● Problem statement:
Search the data for the word "tutorials" and copy each line that has it.

-- Opening Marker --

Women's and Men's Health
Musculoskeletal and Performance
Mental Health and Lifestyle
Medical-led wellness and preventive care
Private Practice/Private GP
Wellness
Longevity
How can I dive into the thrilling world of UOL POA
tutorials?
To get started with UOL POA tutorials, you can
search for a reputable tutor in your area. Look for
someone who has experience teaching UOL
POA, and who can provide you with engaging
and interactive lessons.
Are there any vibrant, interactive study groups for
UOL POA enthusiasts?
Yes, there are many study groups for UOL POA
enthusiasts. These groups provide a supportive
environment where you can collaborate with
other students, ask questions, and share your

-- Closing Marker --
-- Opening Marker --

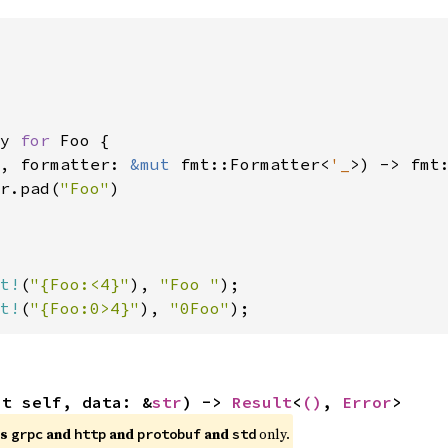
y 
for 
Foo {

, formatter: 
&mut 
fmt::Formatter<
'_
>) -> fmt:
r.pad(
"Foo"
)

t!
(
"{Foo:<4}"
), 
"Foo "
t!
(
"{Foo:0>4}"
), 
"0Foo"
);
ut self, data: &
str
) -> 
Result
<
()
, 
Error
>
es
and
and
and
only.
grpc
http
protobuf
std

-- Closing Marker --

● Answer for the task:
tutorials?
To get started with UOL POA tutorials, you can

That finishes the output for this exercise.